PROBLEM DESCRIPTION
Please transcribe the lines below exactly, and leave every image behind.

WORKING DATA
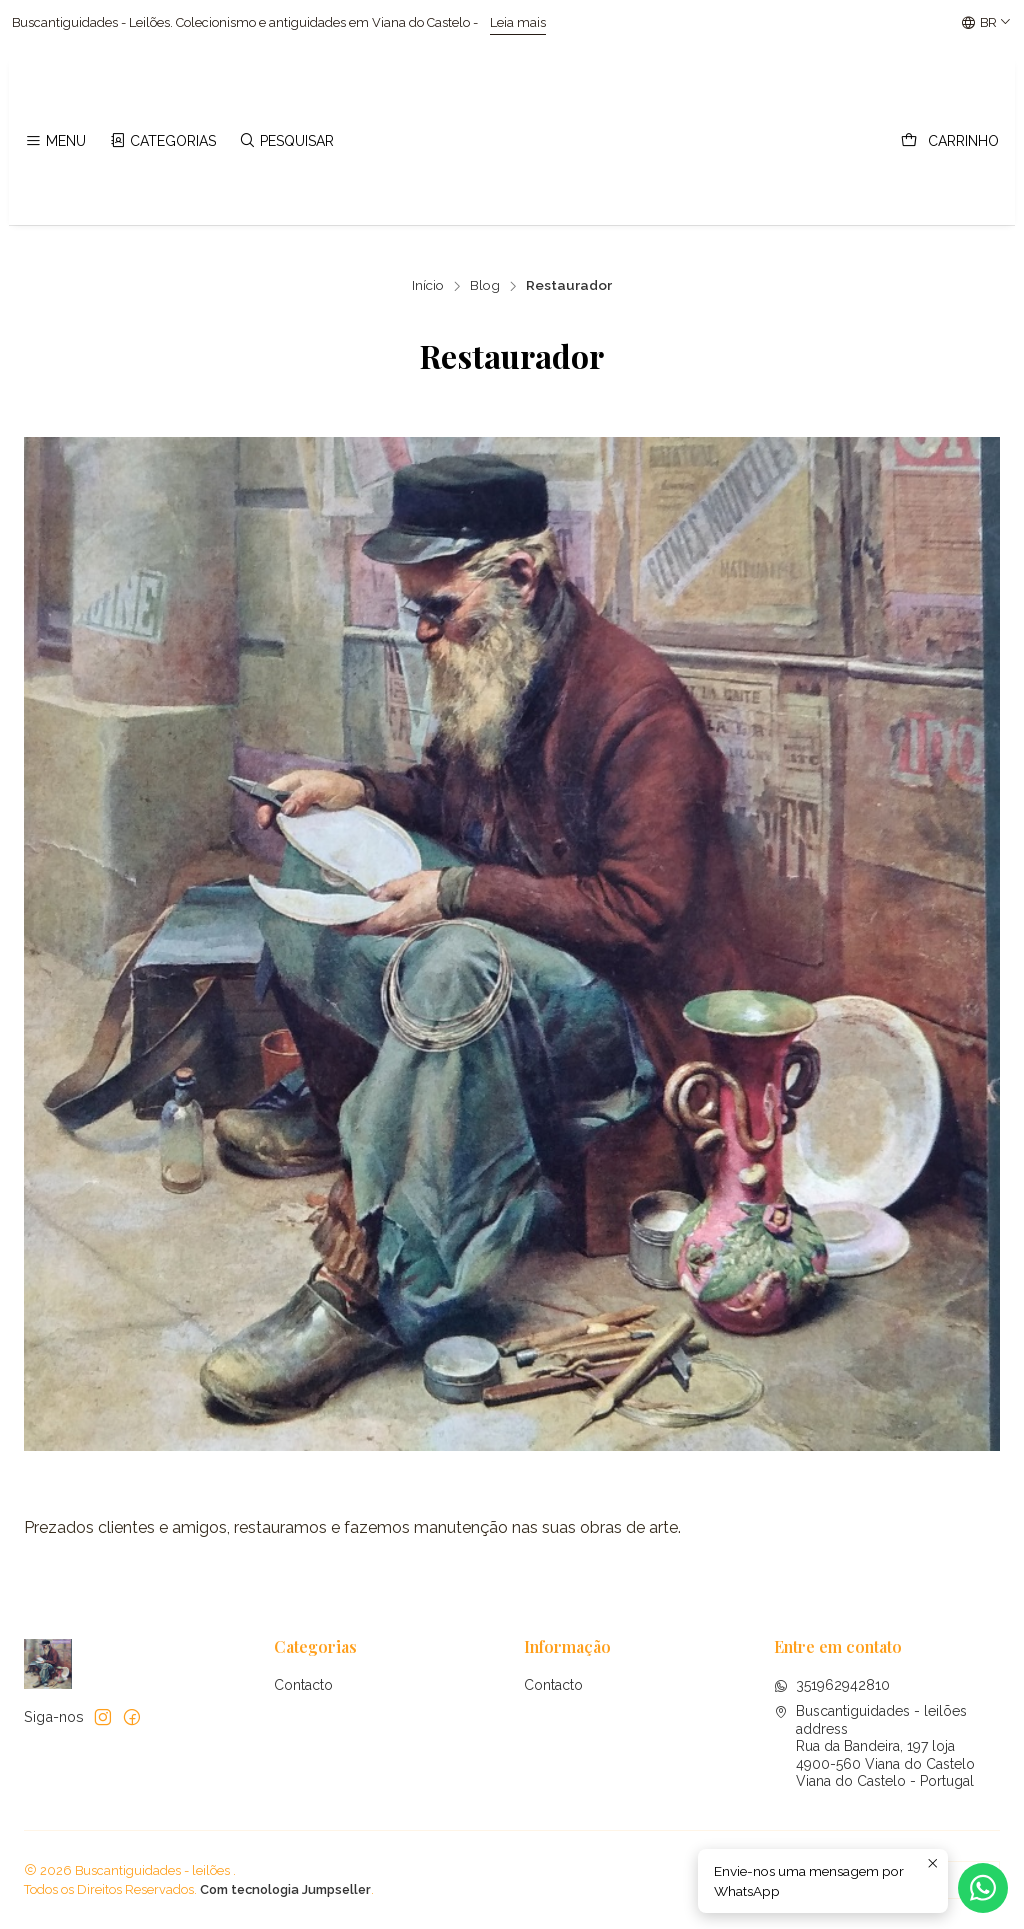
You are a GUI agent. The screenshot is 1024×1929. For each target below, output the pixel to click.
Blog (485, 286)
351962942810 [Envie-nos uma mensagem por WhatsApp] (832, 1685)
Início (428, 286)
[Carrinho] (950, 141)
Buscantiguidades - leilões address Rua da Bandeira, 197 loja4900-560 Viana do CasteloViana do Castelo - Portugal (874, 1746)
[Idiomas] (986, 23)
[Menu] (55, 141)
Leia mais (427, 22)
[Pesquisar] (286, 141)
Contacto (303, 1685)
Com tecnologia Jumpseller (285, 1889)
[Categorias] (162, 141)
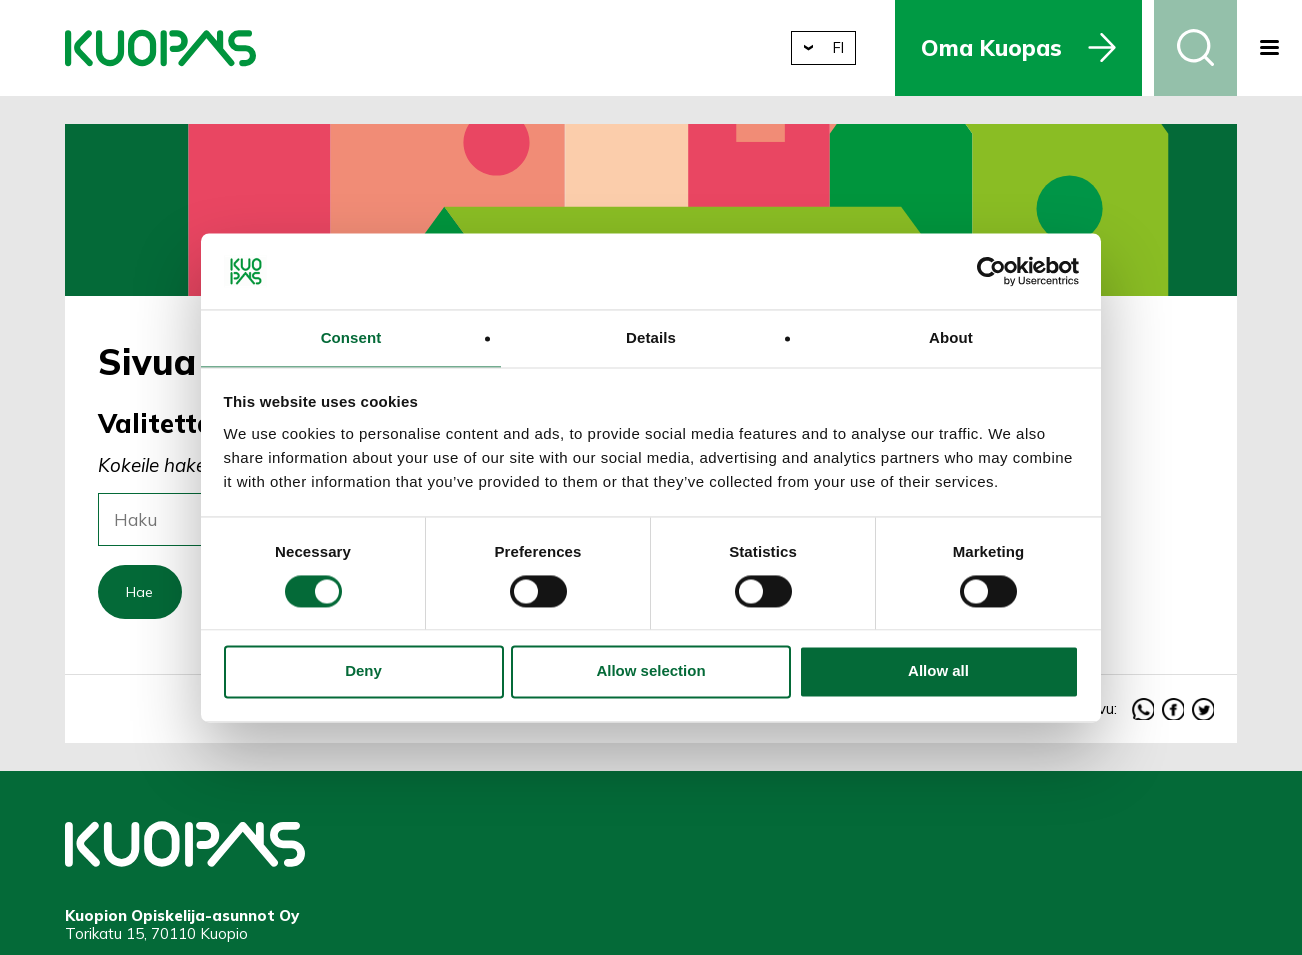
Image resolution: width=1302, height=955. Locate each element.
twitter (1203, 712)
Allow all (938, 672)
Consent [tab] (351, 336)
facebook (1173, 712)
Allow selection (650, 672)
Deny (363, 672)
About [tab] (951, 336)
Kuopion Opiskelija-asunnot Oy (160, 48)
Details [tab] (651, 336)
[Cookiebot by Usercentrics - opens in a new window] (991, 270)
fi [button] (848, 47)
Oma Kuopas (1003, 47)
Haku (1195, 48)
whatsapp (1143, 712)
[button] (1269, 48)
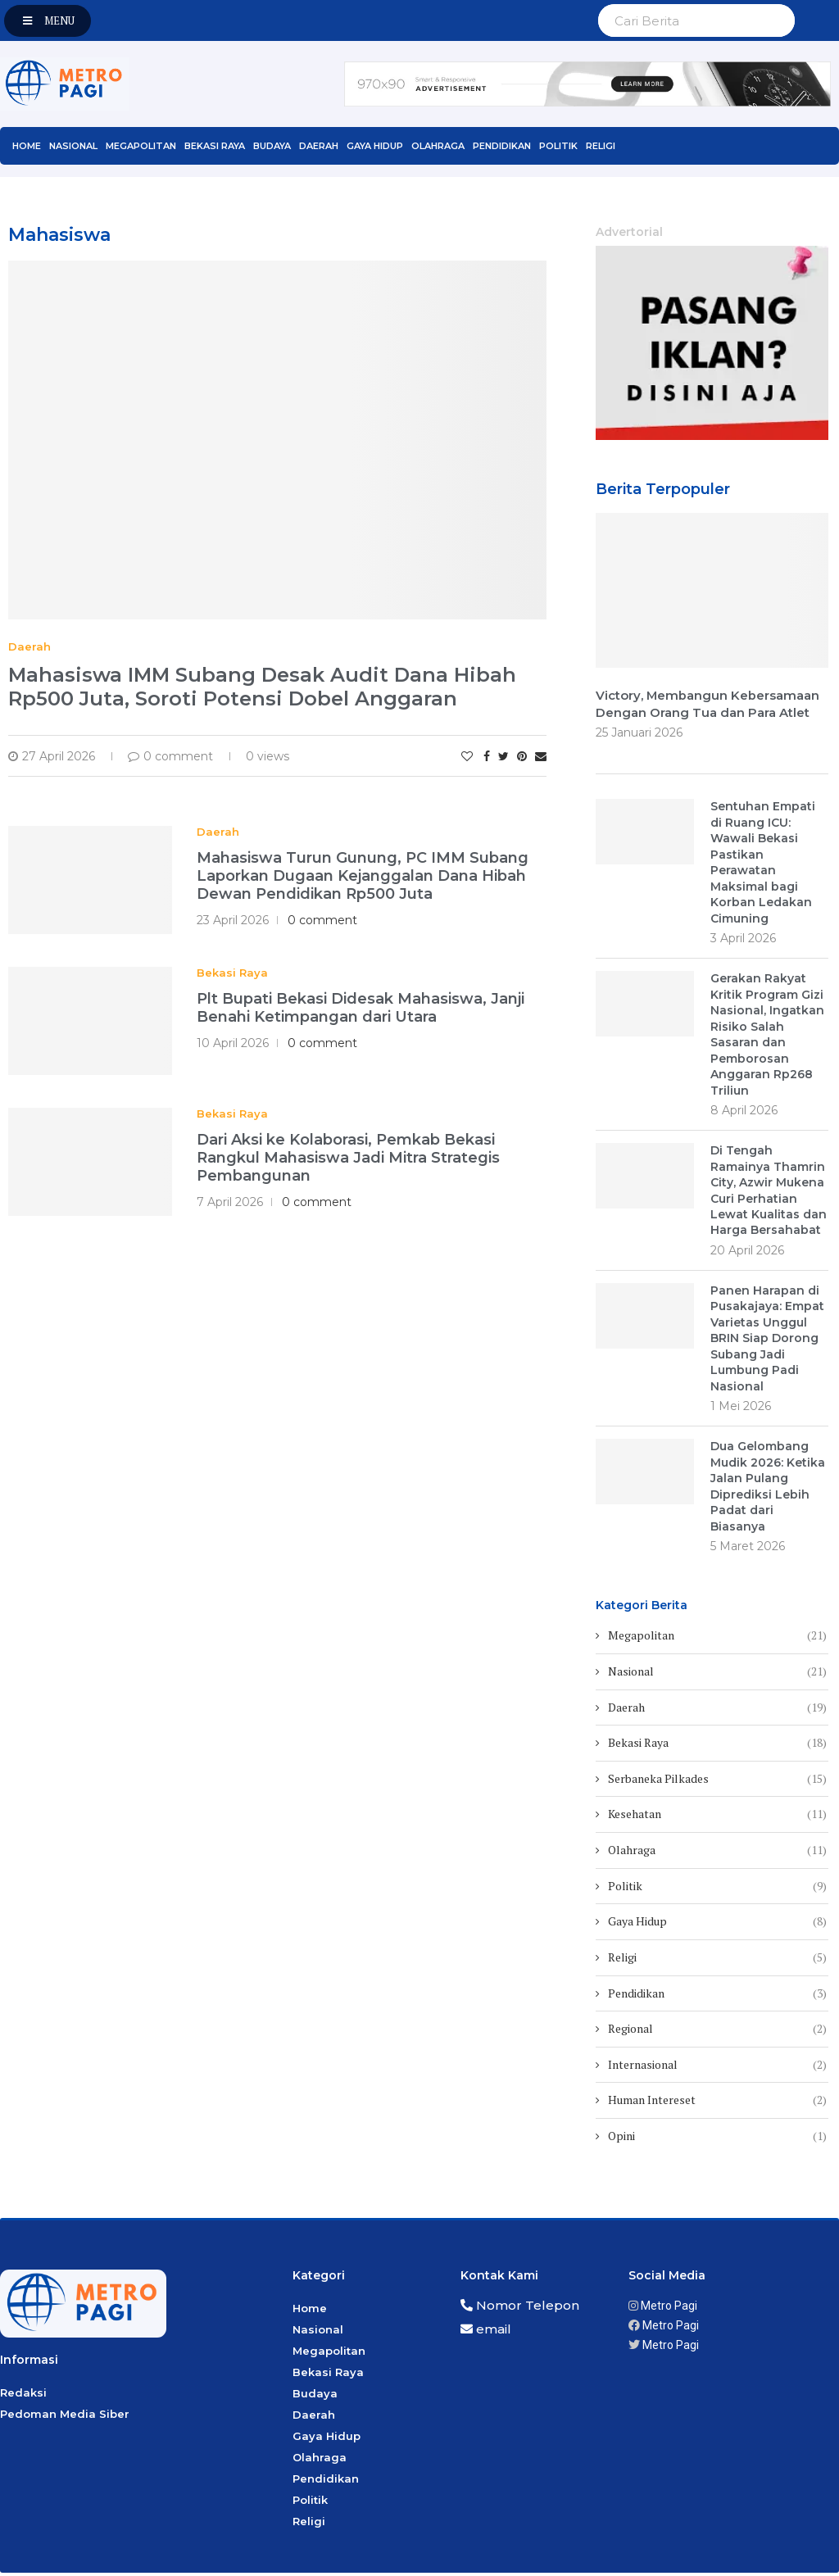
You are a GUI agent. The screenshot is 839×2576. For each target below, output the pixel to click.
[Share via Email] (540, 756)
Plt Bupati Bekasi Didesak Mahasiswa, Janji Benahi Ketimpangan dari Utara (360, 1008)
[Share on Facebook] (486, 756)
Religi (600, 146)
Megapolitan (141, 146)
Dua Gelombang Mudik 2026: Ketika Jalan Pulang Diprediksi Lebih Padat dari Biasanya (767, 1489)
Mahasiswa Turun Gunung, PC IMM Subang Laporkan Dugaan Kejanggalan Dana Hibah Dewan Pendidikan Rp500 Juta (362, 876)
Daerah (318, 146)
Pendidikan (502, 146)
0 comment (170, 756)
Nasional (73, 146)
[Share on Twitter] (503, 756)
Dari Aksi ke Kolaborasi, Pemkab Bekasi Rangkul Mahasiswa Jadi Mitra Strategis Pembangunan (348, 1158)
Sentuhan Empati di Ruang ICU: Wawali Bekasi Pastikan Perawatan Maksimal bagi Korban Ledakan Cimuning (762, 863)
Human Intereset (717, 2104)
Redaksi (23, 2396)
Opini (717, 2139)
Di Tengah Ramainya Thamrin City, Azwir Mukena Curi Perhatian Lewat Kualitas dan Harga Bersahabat (768, 1192)
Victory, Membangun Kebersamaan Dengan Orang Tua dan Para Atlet (708, 704)
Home (26, 146)
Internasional (717, 2068)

WRITTEN RESPONSE
You are a GUI agent. The screenshot is 1024×1929. For each target below, output the pixel to click.
Blog (485, 286)
351962942810 [Envie-nos uma mensagem por WhatsApp] (832, 1685)
Início (428, 286)
[Carrinho] (950, 141)
Buscantiguidades - leilões address Rua da Bandeira, 197 loja4900-560 Viana do CasteloViana do Castelo - Portugal (874, 1746)
[Idiomas] (986, 23)
[Menu] (55, 141)
Leia mais (427, 22)
[Pesquisar] (286, 141)
Contacto (303, 1685)
Com tecnologia Jumpseller (285, 1889)
[Categorias] (162, 141)
Image resolution: width=1302, height=955. Locate each element.
twitter (1203, 712)
Allow all (938, 672)
Consent [tab] (351, 336)
facebook (1173, 712)
Allow selection (650, 672)
Deny (363, 672)
About [tab] (951, 336)
Kuopion Opiskelija-asunnot Oy (160, 48)
Details [tab] (651, 336)
[Cookiebot by Usercentrics - opens in a new window] (991, 270)
fi [button] (848, 47)
Oma Kuopas (1003, 47)
Haku (1195, 48)
whatsapp (1143, 712)
[button] (1269, 48)
You are a GUI agent. The screenshot is 839×2576. For each target below, output the pixel to click.
[Share via Email] (540, 756)
Plt Bupati Bekasi Didesak Mahasiswa, Janji Benahi Ketimpangan dari Utara (360, 1008)
[Share on Facebook] (486, 756)
Religi (600, 146)
Megapolitan (141, 146)
Dua Gelombang Mudik 2026: Ketika Jalan Pulang Diprediksi Lebih Padat dari Biasanya (767, 1489)
Mahasiswa Turun Gunung, PC IMM Subang Laporkan Dugaan Kejanggalan Dana Hibah Dewan Pendidikan Rp500 Juta (362, 876)
Daerah (318, 146)
Pendidikan (502, 146)
0 comment (170, 756)
Nasional (73, 146)
[Share on Twitter] (503, 756)
Dari Aksi ke Kolaborasi, Pemkab Bekasi Rangkul Mahasiswa Jadi Mitra Strategis Pembangunan (348, 1158)
Sentuhan Empati di Ruang ICU: Wawali Bekasi Pastikan Perawatan Maksimal bagi Korban Ledakan Cimuning (762, 863)
Human Intereset (717, 2104)
Redaksi (23, 2396)
Opini (717, 2139)
Di Tengah Ramainya Thamrin City, Azwir Mukena Curi Perhatian Lewat Kualitas dan Harga Bersahabat (768, 1192)
Victory, Membangun Kebersamaan Dengan Orang Tua dan Para Atlet (708, 704)
Home (26, 146)
Internasional (717, 2068)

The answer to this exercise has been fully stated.